The task of this project is to predict if a tweet message used to contain a positive :) or negative :( smiley, by considering only the remaining text!
Fork or download zip of repository, and run the run.py
from the root folder with Python run.py
. This pruduces the file powerpuffz_kagglescore.csv
in the root folder.
In order to run run.py
some packages with their dependencies are required. We recommend creating a clean Anaconda Environment, and installing the following packages via Anaconda Navigator:
- Python V: 3.6.3
- Numpy V: 1.12.1
- Keras V: 2.0.8
- Tensorflow V: 1.2.1
- Scikit-learn V: 0.19.1
- Gensim V: 3.1.0
In order to run the whole preprocessing and other project components, the following packages with their dependencies are required:
- NLTK V: 3.2.5
- Ekphrasis V: 0.3.6
- Run: pip install ekphrasis.
- NB: Will take some time on first import to download "Word statistics files".
- Enchant V: 2.0.0 ( mac / linux only )
- Run: pip install pyenchant
- NB: No version for Python on 64-bit windows. Run on a OSX/Linux-machine.
- NB: This is only used for the enchant word-dictionary, in
tokenizing.py
, a step of the pre-processing and can be exchanged with another dictionary if running on windows is wanted. Without utalizing another dictionary, you're only hindered from running the pre-processing. We refer the reader to use the pickled pre-processed corpus defined below.
All downloaded files should be extracted and placed in the root project folder.
- Download Glove word vectors word vecs from Standford Twitter Glove
- In order to create the gensim_global_vectors_Xdim.txt, the method
create_gensim_word2vec_file
inglove_module.py
must be run. - Download and unzip in root folder the training and test dataset from Kaggle
- Preprocessing_on_test.ipynb: This notebook is used to determine best preprosessing.
- Data_analysis.ipynb: This notebook contains preliminary data analysis.
- Kaggle_submissions.ipynb: This notebook contains code needed to make predictions for the
unseen test set from scratch, or from pickles.
- run.py: Run this file to reproduce the predictions, as explained above.

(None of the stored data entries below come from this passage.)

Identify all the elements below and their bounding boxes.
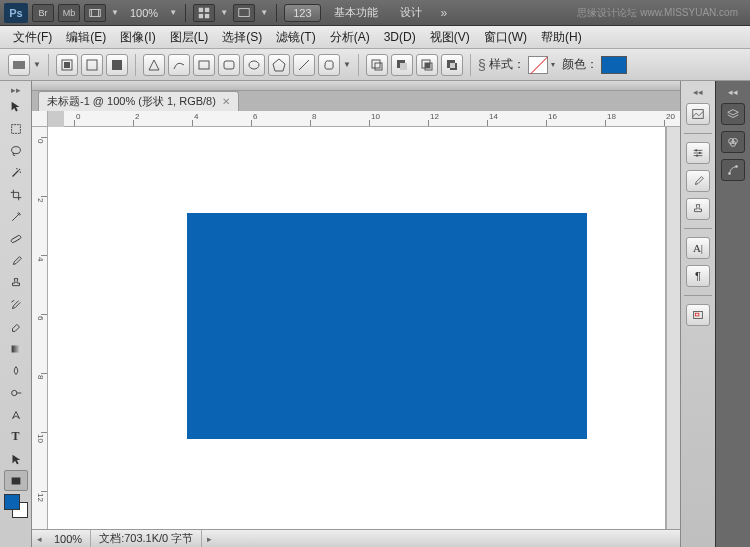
- heal-tool[interactable]: [4, 228, 28, 249]
- close-icon[interactable]: ✕: [222, 96, 230, 107]
- canvas[interactable]: [48, 127, 666, 529]
- style-none-swatch[interactable]: [528, 56, 548, 74]
- menu-file[interactable]: 文件(F): [6, 27, 59, 48]
- menu-layer[interactable]: 图层(L): [163, 27, 216, 48]
- type-tool[interactable]: T: [4, 426, 28, 447]
- menu-window[interactable]: 窗口(W): [477, 27, 534, 48]
- menu-edit[interactable]: 编辑(E): [59, 27, 113, 48]
- crop-tool[interactable]: [4, 184, 28, 205]
- toolbox-collapse-icon[interactable]: ▸▸: [0, 85, 31, 95]
- dropdown-icon[interactable]: ▼: [259, 8, 269, 17]
- path-select-tool[interactable]: [4, 448, 28, 469]
- fillpx-icon: [109, 57, 125, 73]
- vertical-ruler[interactable]: 024681012: [32, 127, 48, 529]
- dropdown-icon[interactable]: ▼: [168, 8, 178, 17]
- lasso-tool[interactable]: [4, 140, 28, 161]
- dodge-tool[interactable]: [4, 382, 28, 403]
- ruler-origin[interactable]: [32, 111, 48, 127]
- status-zoom[interactable]: 100%: [46, 530, 91, 547]
- svg-rect-38: [11, 477, 20, 484]
- channels-panel-icon[interactable]: [721, 131, 745, 153]
- polygon-shape-button[interactable]: [268, 54, 290, 76]
- dropdown-icon[interactable]: ▼: [219, 8, 229, 17]
- rect-shape-button[interactable]: [193, 54, 215, 76]
- gradient-tool[interactable]: [4, 338, 28, 359]
- scroll-left-icon[interactable]: ◂: [32, 534, 46, 544]
- shape-tool-preset[interactable]: [8, 54, 30, 76]
- blur-tool[interactable]: [4, 360, 28, 381]
- zoom-level[interactable]: 100%: [124, 7, 164, 19]
- brush-tool[interactable]: [4, 250, 28, 271]
- expand-icon[interactable]: ◂◂: [681, 87, 715, 97]
- brush-panel-icon[interactable]: [686, 170, 710, 192]
- view-extras-button[interactable]: [84, 4, 106, 22]
- move-tool[interactable]: [4, 96, 28, 117]
- more-icon[interactable]: »: [435, 6, 454, 20]
- status-doc-info[interactable]: 文档:703.1K/0 字节: [91, 530, 202, 547]
- combine-add-button[interactable]: [366, 54, 388, 76]
- dropdown-icon[interactable]: ▼: [33, 60, 41, 69]
- panel-column-2: ◂◂: [715, 81, 750, 547]
- combine-subtract-button[interactable]: [391, 54, 413, 76]
- character-panel-icon[interactable]: A|: [686, 237, 710, 259]
- svg-point-44: [699, 152, 701, 154]
- document-tab[interactable]: 未标题-1 @ 100% (形状 1, RGB/8) ✕: [38, 91, 239, 111]
- fill-color-swatch[interactable]: [601, 56, 627, 74]
- custom-shape-button[interactable]: [318, 54, 340, 76]
- navigator-panel-icon[interactable]: [686, 304, 710, 326]
- marquee-tool[interactable]: [4, 118, 28, 139]
- menu-image[interactable]: 图像(I): [113, 27, 162, 48]
- expand-icon[interactable]: ◂◂: [716, 87, 750, 97]
- ellipse-shape-button[interactable]: [243, 54, 265, 76]
- arrange-docs-button[interactable]: [193, 4, 215, 22]
- rect-icon: [196, 57, 212, 73]
- horizontal-ruler[interactable]: 02468101214161820: [64, 111, 680, 127]
- clone-panel-icon[interactable]: [686, 198, 710, 220]
- paragraph-panel-icon[interactable]: ¶: [686, 265, 710, 287]
- shape-rectangle[interactable]: [187, 213, 587, 439]
- bridge-button[interactable]: Br: [32, 4, 54, 22]
- marquee-icon: [9, 122, 23, 136]
- combine-intersect-button[interactable]: [416, 54, 438, 76]
- foreground-color[interactable]: [4, 494, 20, 510]
- eyedropper-tool[interactable]: [4, 206, 28, 227]
- svg-marker-48: [728, 110, 739, 115]
- menu-help[interactable]: 帮助(H): [534, 27, 589, 48]
- minibridge-button[interactable]: Mb: [58, 4, 80, 22]
- pen-tool[interactable]: [4, 404, 28, 425]
- menu-select[interactable]: 选择(S): [215, 27, 269, 48]
- history-panel-icon[interactable]: [686, 142, 710, 164]
- vertical-scrollbar[interactable]: [666, 127, 680, 529]
- color-picker[interactable]: [4, 494, 28, 518]
- freeform-pen-button[interactable]: [168, 54, 190, 76]
- history-brush-tool[interactable]: [4, 294, 28, 315]
- fill-pixels-button[interactable]: [106, 54, 128, 76]
- menu-view[interactable]: 视图(V): [423, 27, 477, 48]
- dropdown-icon[interactable]: ▾: [551, 60, 559, 69]
- roundrect-icon: [221, 57, 237, 73]
- workspace-tab-design[interactable]: 设计: [391, 2, 431, 23]
- minibridge-panel-icon[interactable]: [686, 103, 710, 125]
- roundrect-shape-button[interactable]: [218, 54, 240, 76]
- shape-layers-button[interactable]: [56, 54, 78, 76]
- workspace-tab-num[interactable]: 123: [284, 4, 320, 22]
- dropdown-icon[interactable]: ▼: [343, 60, 351, 69]
- screen-mode-button[interactable]: [233, 4, 255, 22]
- wand-tool[interactable]: [4, 162, 28, 183]
- paths-panel-icon[interactable]: [721, 159, 745, 181]
- dropdown-icon[interactable]: ▼: [110, 8, 120, 17]
- pen-tool-button[interactable]: [143, 54, 165, 76]
- paths-button[interactable]: [81, 54, 103, 76]
- menu-analysis[interactable]: 分析(A): [323, 27, 377, 48]
- nav-icon: [691, 308, 705, 322]
- rectangle-tool[interactable]: [4, 470, 28, 491]
- stamp-tool[interactable]: [4, 272, 28, 293]
- workspace-tab-basic[interactable]: 基本功能: [325, 2, 387, 23]
- combine-exclude-button[interactable]: [441, 54, 463, 76]
- status-menu-icon[interactable]: ▸: [202, 534, 216, 544]
- menu-3d[interactable]: 3D(D): [377, 28, 423, 46]
- layers-panel-icon[interactable]: [721, 103, 745, 125]
- line-shape-button[interactable]: [293, 54, 315, 76]
- menu-filter[interactable]: 滤镜(T): [269, 27, 322, 48]
- eraser-tool[interactable]: [4, 316, 28, 337]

- tokenizing.py: Contains methods for processesing data
- helpers.py: Contains general helpers
- dataanalysis.py: Contains methods for comparing positive and negative datasets
- neural_nets.py: Contains definitions of the neural nets used
- glove_module.py: Contains word embedding methods
- validation_and_prediction: Contains methods for running cross validation and prediction
- stopword_100_corpus_N2_SHN_E_SN_H_HK.pkl: Stored pickle of corpus after optimal pre-processing
- final_document_vectors.plk: Contains the final document vectors for the corpus after optimal pre-processing
- final_model_for_kaggle.hdf5: Contains the pre trained, complex neural net model.